I'm not sure if this issue is connected in any way, but I also tried to run the CleanSam tool (using both GATK4.0.4.0 and picardcloud.jar) with no success. The error message I got in both cases is:
Exception in thread "main" htsjdk.samtools.SAMException: Cannot read non-existent file: file:///Users/rfrazer/Projects/moap/testing_staging_area/gs:/5aa919de-0aa0-43ec-9ec3-288481102b6d/tcga/OV/WGA_RepliG/WXS/BI/ILLUMINA/TCGA_MC3.TCGA-04-1335-11A-01W-0489-09.bam at htsjdk.samtools.util.IOUtil.assertFileIsReadable(IOUtil.java:426) at htsjdk.samtools.util.IOUtil.assertFileIsReadable(IOUtil.java:413) at picard.sam.CleanSam.doWork(CleanSam.java:76) at picard.cmdline.CommandLineProgram.instanceMain(CommandLineProgram.java:282) at picard.cmdline.PicardCommandLine.instanceMain(PicardCommandLine.java:103) at picard.cmdline.PicardCommandLine.main(PicardCommandLine.java:113)
It's clear that the tool tries to access the given path from my current directory and not GCS.
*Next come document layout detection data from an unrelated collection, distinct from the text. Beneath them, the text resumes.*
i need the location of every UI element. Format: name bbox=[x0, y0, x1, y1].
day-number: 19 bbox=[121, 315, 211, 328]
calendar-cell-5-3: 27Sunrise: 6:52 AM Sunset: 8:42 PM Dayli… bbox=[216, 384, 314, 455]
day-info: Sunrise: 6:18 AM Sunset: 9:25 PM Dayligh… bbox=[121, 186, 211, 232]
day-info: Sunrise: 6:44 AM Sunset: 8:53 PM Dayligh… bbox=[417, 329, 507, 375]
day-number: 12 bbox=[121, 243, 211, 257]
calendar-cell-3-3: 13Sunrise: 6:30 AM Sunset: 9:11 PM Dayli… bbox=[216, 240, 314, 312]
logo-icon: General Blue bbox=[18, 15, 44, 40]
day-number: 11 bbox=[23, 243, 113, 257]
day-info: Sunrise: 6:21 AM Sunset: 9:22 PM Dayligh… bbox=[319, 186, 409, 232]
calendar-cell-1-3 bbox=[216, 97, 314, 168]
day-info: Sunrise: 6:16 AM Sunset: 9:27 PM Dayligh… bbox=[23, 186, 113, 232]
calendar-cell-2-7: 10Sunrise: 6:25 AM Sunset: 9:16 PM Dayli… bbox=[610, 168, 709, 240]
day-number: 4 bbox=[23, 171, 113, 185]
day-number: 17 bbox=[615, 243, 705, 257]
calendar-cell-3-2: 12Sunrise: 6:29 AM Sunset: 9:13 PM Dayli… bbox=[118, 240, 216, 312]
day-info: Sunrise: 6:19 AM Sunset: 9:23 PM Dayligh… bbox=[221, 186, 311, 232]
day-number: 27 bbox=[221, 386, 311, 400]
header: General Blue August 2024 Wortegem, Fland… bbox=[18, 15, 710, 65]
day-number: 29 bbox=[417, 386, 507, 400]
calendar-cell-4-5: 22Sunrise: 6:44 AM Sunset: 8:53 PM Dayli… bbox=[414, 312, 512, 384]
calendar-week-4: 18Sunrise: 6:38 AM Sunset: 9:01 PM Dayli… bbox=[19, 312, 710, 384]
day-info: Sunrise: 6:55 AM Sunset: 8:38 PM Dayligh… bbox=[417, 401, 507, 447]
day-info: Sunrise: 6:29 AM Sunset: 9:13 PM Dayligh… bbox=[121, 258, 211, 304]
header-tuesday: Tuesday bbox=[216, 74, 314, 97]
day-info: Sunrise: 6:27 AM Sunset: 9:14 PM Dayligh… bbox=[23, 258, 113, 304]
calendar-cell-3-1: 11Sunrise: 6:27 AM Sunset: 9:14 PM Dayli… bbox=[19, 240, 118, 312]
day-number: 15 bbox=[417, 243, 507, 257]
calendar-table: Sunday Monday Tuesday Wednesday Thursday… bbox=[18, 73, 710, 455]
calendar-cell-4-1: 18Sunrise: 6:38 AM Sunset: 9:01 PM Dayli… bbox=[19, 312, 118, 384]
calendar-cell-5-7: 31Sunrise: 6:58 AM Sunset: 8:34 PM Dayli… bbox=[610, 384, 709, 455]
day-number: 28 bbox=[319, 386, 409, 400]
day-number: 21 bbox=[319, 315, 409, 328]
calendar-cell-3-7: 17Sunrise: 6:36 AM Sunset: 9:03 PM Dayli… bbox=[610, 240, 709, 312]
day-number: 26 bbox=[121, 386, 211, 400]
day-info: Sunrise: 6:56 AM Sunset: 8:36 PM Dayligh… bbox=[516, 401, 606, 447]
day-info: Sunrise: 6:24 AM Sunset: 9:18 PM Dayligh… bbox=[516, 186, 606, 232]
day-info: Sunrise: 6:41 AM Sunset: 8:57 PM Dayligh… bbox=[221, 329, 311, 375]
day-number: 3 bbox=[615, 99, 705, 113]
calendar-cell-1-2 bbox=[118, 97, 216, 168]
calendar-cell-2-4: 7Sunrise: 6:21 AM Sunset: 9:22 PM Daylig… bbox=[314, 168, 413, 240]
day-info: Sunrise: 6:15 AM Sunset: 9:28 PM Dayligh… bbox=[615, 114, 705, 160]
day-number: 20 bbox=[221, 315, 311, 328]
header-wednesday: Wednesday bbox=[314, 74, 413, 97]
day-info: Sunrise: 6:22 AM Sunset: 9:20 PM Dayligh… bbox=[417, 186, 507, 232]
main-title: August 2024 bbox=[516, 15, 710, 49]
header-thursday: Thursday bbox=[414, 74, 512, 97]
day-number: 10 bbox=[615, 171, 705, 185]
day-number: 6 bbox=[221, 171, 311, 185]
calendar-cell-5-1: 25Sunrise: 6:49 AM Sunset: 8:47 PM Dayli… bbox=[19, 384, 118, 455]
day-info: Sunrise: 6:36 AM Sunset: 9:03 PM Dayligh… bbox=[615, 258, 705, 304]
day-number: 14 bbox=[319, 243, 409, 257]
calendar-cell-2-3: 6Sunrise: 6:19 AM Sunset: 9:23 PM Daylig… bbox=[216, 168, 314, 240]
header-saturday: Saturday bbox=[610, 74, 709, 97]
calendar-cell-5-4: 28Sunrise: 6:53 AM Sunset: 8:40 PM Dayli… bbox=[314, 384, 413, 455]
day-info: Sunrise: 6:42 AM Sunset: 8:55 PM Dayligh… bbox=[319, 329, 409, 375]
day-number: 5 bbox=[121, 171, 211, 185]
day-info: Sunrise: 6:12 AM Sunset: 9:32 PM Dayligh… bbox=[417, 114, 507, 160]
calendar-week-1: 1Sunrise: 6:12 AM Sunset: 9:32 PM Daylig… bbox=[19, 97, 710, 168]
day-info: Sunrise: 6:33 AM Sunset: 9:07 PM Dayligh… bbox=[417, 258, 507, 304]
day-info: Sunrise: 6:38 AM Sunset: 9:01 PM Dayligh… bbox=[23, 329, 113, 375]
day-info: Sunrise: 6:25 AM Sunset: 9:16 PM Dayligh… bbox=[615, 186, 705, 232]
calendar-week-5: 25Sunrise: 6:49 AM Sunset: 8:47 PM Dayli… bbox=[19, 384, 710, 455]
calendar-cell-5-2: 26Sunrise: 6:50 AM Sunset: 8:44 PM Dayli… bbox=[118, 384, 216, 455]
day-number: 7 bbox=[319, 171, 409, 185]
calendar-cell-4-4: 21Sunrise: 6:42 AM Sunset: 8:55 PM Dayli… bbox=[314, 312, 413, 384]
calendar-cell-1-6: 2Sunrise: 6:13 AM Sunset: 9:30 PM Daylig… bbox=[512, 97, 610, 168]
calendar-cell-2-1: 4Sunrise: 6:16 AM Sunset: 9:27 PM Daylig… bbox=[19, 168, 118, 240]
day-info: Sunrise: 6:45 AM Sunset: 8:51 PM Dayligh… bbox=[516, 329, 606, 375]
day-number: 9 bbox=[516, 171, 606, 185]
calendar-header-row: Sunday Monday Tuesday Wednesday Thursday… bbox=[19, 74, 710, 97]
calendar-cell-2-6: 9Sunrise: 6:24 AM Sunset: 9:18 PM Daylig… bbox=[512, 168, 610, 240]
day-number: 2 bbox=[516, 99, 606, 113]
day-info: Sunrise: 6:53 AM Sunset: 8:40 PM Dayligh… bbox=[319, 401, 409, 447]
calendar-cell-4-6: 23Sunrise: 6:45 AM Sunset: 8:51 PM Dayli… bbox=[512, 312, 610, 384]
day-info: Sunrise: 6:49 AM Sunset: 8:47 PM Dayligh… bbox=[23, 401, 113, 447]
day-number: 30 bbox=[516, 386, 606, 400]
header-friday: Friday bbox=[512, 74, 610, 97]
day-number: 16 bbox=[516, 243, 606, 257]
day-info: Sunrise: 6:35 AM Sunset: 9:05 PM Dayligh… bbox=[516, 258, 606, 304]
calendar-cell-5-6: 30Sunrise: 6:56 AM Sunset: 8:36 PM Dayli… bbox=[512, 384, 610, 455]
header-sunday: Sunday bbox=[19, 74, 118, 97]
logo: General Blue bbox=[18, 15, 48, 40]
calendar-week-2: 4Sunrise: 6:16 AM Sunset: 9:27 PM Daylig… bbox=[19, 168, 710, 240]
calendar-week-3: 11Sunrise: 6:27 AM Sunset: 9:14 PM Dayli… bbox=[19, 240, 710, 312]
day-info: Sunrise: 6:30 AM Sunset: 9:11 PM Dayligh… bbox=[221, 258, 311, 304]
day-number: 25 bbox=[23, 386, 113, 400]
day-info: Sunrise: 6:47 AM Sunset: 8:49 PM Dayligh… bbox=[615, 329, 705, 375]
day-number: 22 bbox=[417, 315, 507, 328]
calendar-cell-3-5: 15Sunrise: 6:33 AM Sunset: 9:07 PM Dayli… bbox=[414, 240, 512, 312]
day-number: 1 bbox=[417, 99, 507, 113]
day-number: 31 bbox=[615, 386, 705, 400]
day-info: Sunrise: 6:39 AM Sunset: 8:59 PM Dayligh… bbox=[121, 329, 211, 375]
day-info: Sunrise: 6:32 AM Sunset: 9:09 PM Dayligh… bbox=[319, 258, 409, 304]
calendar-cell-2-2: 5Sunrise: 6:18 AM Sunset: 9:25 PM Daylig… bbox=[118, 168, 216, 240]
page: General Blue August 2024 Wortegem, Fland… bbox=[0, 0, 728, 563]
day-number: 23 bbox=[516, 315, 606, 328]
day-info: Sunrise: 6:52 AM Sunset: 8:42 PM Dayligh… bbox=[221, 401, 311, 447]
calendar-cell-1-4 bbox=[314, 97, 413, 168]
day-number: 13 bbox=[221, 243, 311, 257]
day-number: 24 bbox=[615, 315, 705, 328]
The above stacktrace does indicate that CrosscheckFingerprints tries to access GCS, but I thought this is worth mentioning in case the two issues are somehow connected.
Fyi, I can use NIO on CRAMs and BAMs with GATKv4.0.4.0 tools (PrintReads and CNV tool), so the engine itself does support successful NIO.
@ruslanafr That error makes sense most picard tools don't support GCS at all.
@lbergelson, can you clarify further please? When a Picard tool is hooked up to the GATK engine, and is a walker or other such type of tool that should theoretically be able to use NIO, then can such tools perform NIO via the GATK engine? Or, do the Picard tools individually have to support NIO to work within GATK?
Most picard tools are imported directly into GATK without modification. There isn't any way to automatically upgrade them to use NIO. Each one needs to be individually modified and as far as I know most have not been.
Any progress on this bug?
Hi @ruslanafr
Thanks for reporting this. It seems that there has been a regression and that in HTSJDK reading many small intervals of a bam file over NIO is now unacceptably slow.
I've submitted an htsjdk issue: https://github.com/samtools/htsjdk/issues/1161 and hope that it will get resolved soon.
Bug Report
DavidR says to bring this to your attention @yfarjoun.
Affected tool(s)
CrosscheckFingerprints called from GATK4.0.4.0
Affected version(s)
Description
Steps to reproduce
Leaving this to Picard folks to try to reproduce.
Expected behavior
Looks like either (i) the tool isn't compatible with NIO and should produce an error or (ii) there is a bug in the NIO process for this tool that should be fixed.